L'article 562 du même code dispose que l'appel défère à la cour la connaissance des chefs de jugement qu'il critique expressément et de ceux qui en dépendent. La dévolution ne s'opère pour le tout que lorsque l'appel tend à l'annulation du jugement ou si l'objet du litige est indivisible.
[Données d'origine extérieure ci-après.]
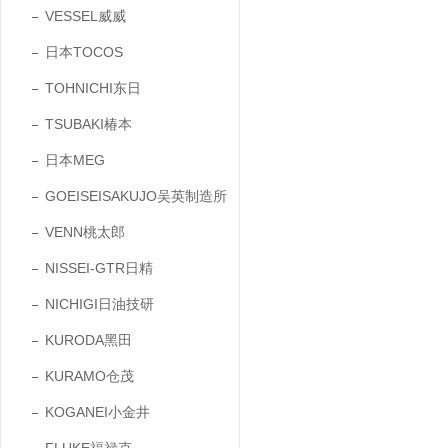
VESSEL威威
日本TOCOS
TOHNICHI东日
TSUBAKI椿本
日本MEG
GOEISEISAKUJO吴英制造所
VENN桃太郎
NISSEI-GTR日精
NICHIGI日油技研
KURODA黑田
KURAMO仓茂
KOGANEI小金井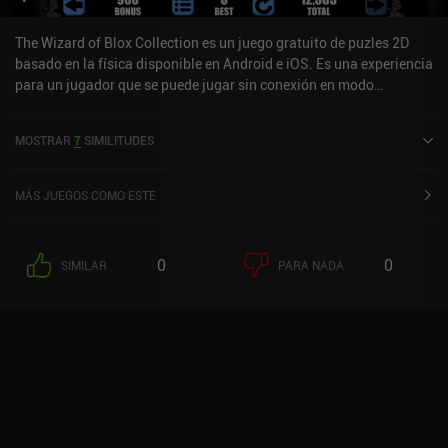
The Wizard of Blox Collection es un juego gratuito de puzles 2D
basado en la física disponible en Android e iOS. Es una experiencia
para un jugador que se puede jugar sin conexión en modo
horizontal. The Wizard of Blox Collection se lanzó en enero de
2020.
MOSTRAR
7
SIMILITUDES
MÁS JUEGOS COMO ESTE
0
0
SIMILAR
PARA NADA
Or la déclaration d'appel formée par la SARL VINON IMMOBILIER est ainsi rédigée:
'Objet/portée de l'appel: appel limité aux chefs de jugement expressément critiqués:
appel du jugement en ce qu'il a retenu:
-que le recours tend à faire condamner la CAF DU VAR au remboursement de la somme correspondant à la saisie attribution à l'encontre de la SARL demanderesse, demande qui a été tranchée par le Juge de l'exécution. Cette assignation met en jeu les mêmes parties, avec le même objet à savoir la même somme et les mêmes causes, la SARL demanderesse ayant été déjà déboutée de sa demande en annulation de la contrainte;
-que la SARL demanderesse disposait de voies de recours à l'encontre de ces décisions qu'elle n'a pas exercées;
-qu'en conséquence, les demandes formulées à l'encontre de la CAF doivent être déclarées irrecevables sur ce fondement;
Et en ce qu'il a:
-déclaré irrecevable l'action engagée par la SARL VINON IMMOBILIER à l'encontre de la CAF DU VAR;
-débouté la SARL VINON IMMOBILIER du surplus de ses demandes.'
Cette déclaration d'appel précise les chefs du jugement critiqués à savoir:
'Et en ce qu'il a:
-déclaré irrecevable l'action engagée par la SARL VINON IMMOBILIER à l'encontre de la CAF DU VAR;
-débouté la SARL VINON IMMOBILIER du surplus de ses demandes.', de sorte que comme l'a retenu le conseiller de la mise en état, il importe peu que cette déclaration d'appel vise également la motivation de ce jugement, ce visa ne portant nullement atteinte à l'exigence d'intelligibilité visée par les textes, en effet les chefs du jugement critiqués sont parfaitement et clairement visés par cette déclaration d'appel.
Ainsi, l'ordonnance déférée est confirmée en ce qu'elle a retenu que la déclaration d'appel n'encourt pas la nullité et répond aux exigences des articles 901 et 562 du code de procédure civile.
Sur le défaut d'intérêt à agir et l'irrecevabilité de l'appel
Il résulte de l'article 31 du code de procédure civile que l'action est ouverte à tous ceux qui ont un intérêt légitime au succès ou au rejet d'une prétention, sous réserve des cas dans lesquels la loi attribue le droit d'agir aux seules personnes qu'elle qualifie pour élever ou combattre une prétention ou pour défendre un intérêt déterminé.
L'article 546 du même code dispose que le droit d'appel appartient à toute partie qui y a intérêts, si elle n'y a pas renoncé.
L'appelant est recevable à former appel dès lors que ses prétentions n'ont pas été intégralement accueillies, quelle que soit la nature ou l'importance de la prétention rejetée.
Ainsi, la satisfaction donnée à la demande subsidiaire ne fait pas disparaître l'intérêt à interjeter appel du jugement pour avoir écarté la demande principale.
En l'espèce, la SARL VINON IMMOBILIER a, certes, vu ses prétentions subsidiaires accueillies par le jugement dont il est fait appel à l'encontre de Mme [E], mais ce dernier a rejeté ses demandes principales à l'encontre de la CAF, dont la solvabilité est bien supérieure, de sorte que peu importe que la demande principale et la demande subsidiaire porte sur le même montant, ayant succombée partiellement, c'est à juste titre que le conseiller de la mise en état a considéré que la SARL VINON IMMOBILIER a qualité à agir et a déclaré son appel recevable.
Sur les dépens et l'article 700 du code de procédure civile
La CAF du VAR est condamnée à 1000€ au titre de l'article 700 du code de procédure civile outre aux dépens du déféré.
PAR CES MOTIFS,
La Cour, statuant publiquement, par arrêt contradictoire, rendu par mise à disposition au greffe, en dernier ressort,
CONFIRME en toutes ses dispositions l'ordonnance d'incident rendue le 19 octobre 2021 par le conseiller de la mise en état de la Cour d'appel d'AIX-EN-PROVENCE,
Y ajoutant,
CONDAMNE la CAF du VAR à régler à la SARL VINON IMMOBILIER la somme de 1000€ sur le fondement de l'article 700 du Code de procédure Civile,
CONDAMNE la CAF du VAR aux entiers dépens du déféré, distraits au profit de Me MÖLLER, avocat.